I molluschi rappresentano una categoria di alimenti marini apprezzati per il loro sapore e versatilità in cucina. Questo articolo esplora in dettaglio gli aspetti nutrizionali dei molluschi, con un focus particolare sul loro contenuto di proteine, vitamine e minerali.
Aspetti Nutrizionali Generali
Rispetto ad altre specie ittiche, a parità di peso, i molluschi presentano una quantità minore di proteine. Sono poveri di calorie e di grassi, per lo più rappresentati dai polinsaturi. I molluschi sono anche fonte di micronutrienti. Una porzione di vongole copre totalmente il fabbisogno di vitamina B12 e il 40% di quello di vitamina D. Importante il contenuto di iodio, fondamentale per il corretto funzionamento della tiroide. Ricchi anche di sodio, non richiedono quindi aggiunta di sale durante le preparazioni.
Surgelati mantengono le caratteristiche nutrizionali, i molluschi difatti resistono bene alle basse temperature. Al contrario le alte temperature, ad esempio la frittura, inducono la perdita di alcuni nutrienti, che invece si preservano con le cotture a vapore o al forno.
Molluschi Bivalvi: Cozze, Vongole e Ostriche
Vongole e cozze, ma anche ostriche e telline. I molluschi bivalvi sono la gioia dei buongustai che amano i frutti di mare, e si chiamano così in quanto hanno una conchiglia formata da due valve. Oltre al piacere del cibo, i molluschi bivalvi apportano diversi benefici al nostro organismo.
I molluschi bivalvi, noti come frutti di mare, includono cozze, vongole ma anche ostriche (ricche di zinco) e telline e sono così chiamati perché si trovano all’interno di una conchiglia con due valve e delle branchie a lamelle. Il plancton è il loro principale nutrimento. Come evidenzia Humanitas, le cozze sono utili all’organismo perché ricche di minerali, soprattutto selenio, potente antiossidante, e ancora di Omega 3. Anche le vongole sono molluschi bivalvi ma appartengono a una famiglia diversa, quella dei Veneridae.
Leggi anche: Infiammazione e PCR: la connessione
Come spiega Humanitas, le ostriche sono ricche di calcio e di fosforo, che aiutano lo sviluppo delle ossa e dei denti, contribuendo a mantenerli in salute. Le telline sono molluschi dell’Ordine dei Veneroida appartenenti alla Superfamiglia Tellinoidea. Contengono colesterolo, sodio, proteine mentre sono praticamente prive di carboidrati.
I molluschi bivalvi sono frutti di mare dalla carne tenera e gustosa, racchiusa in una conchiglia composta da due valve. Tra i più conosciuti ci sono cozze, vongole e ostriche.
I molluschi bivalvi filtrano fino a 200 litri d’acqua al giorno, trattenendo sia particelle nutritive che contaminanti come batteri (Escherichia coli, Salmonella, Vibrio, Listeria) e virus (Norovirus, epatite A). Il bollino sanitario CE garantisce che il prodotto provenga da impianti certificati. Inoltre, la classificazione serve anche a ridurre il rischio di accumulo di metalli pesanti (cadmio, piombo, mercurio).
I molluschi bivalvi possono provocare allergie alimentari, in genere dovute alla tropomiosina, una proteina resistente alla cottura.

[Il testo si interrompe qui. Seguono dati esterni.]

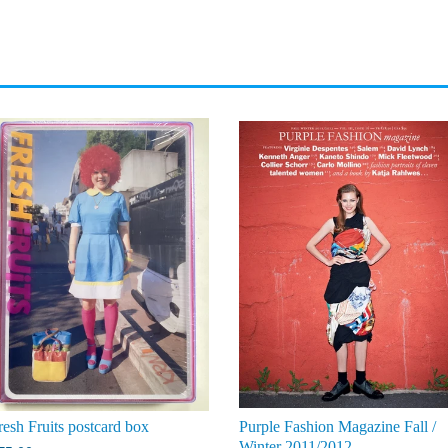
resh Fruits postcard box
Purple Fashion Magazine Fall /
Winter 2011/2012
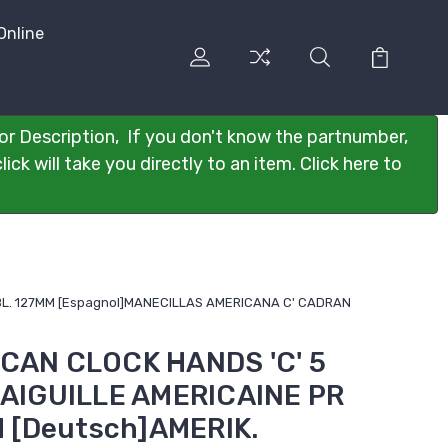
Online
or Description, If you don't know the partnumber,
ck will take you directly to an item. Click here to
ZBL. 127MM [Espagnol]MANECILLAS AMERICANA C' CADRAN
ICAN CLOCK HANDS 'C' 5
s]AIGUILLE AMERICAINE PR
 [Deutsch]AMERIK.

Proteine, Lipidi e Calorie
Il pesce è un ottimo alimento per il suo contenuto proteico. Contiene infatti proteine di elevata qualità, per la ricchezza in aminoacidi essenziali. Il tessuto connettivo nel pesce, nei molluschi e nei crostacei, quando viene riscaldato attraverso la cottura, si ammorbidisce e si dissolve molto più facilmente di quanto invece accade alla carne degli animali terrestri. Contengono meno proteine i crostacei e meno ancora i molluschi, mentre le uova di pesce possono contenerne anche il 30%. Il contenuto non varia molto a seconda della stagione di pesca.
Leggi anche: Valori Alti di PCR: Cosa Significa?
I prodotti della pesca differiscono dalle carni principalmente per due ragioni: possiedono in media meno proteine e meno lipidi. Per tali motivi sono anche meno calorici. Le proteine del pesce sono più facilmente digeribili rispetto a quelle della carne perché contengono meno tessuto connettivo. Il pesce è infatti abituato a vivere temperature intorno ai 5-10°C nel suo habitat naturale.
Acidi Grassi Omega-3
Il consumo di pesce apporta principalmente acidi grassi a lunga catena della serie omega-3, essenziali per il corretto sviluppo del sistema celebrale e per la protezione di cuore e arterie. Le principali fonti alimentari di questi acidi sono semi dei cereali, leguminose, mentre altri sono presenti nei lipidi di deposito dei pesci e dei mammiferi acquatici che si nutrono di fitoplancton. Non sono ancora definite le quantità da raccomandare in quanto non si conoscono i fabbisogni dell’organismo.
Recentemente Lands (2001) ha messo in relazione l’assunzione di omega-6 tipica di alcune diete con il tasso di mortalità per patologie cardiovascolari, ed ha innanzitutto osservato che le scelte alimentari tipiche della dieta della Groenlandia, del Giappone, dell’area Mediterranea e del Nord America sembrano incidere sulla proporzione di w6 sul totale (w3+w6) presenti nei tessuti dell’organismo, rispettivamente del 30, 50, 60, 80%.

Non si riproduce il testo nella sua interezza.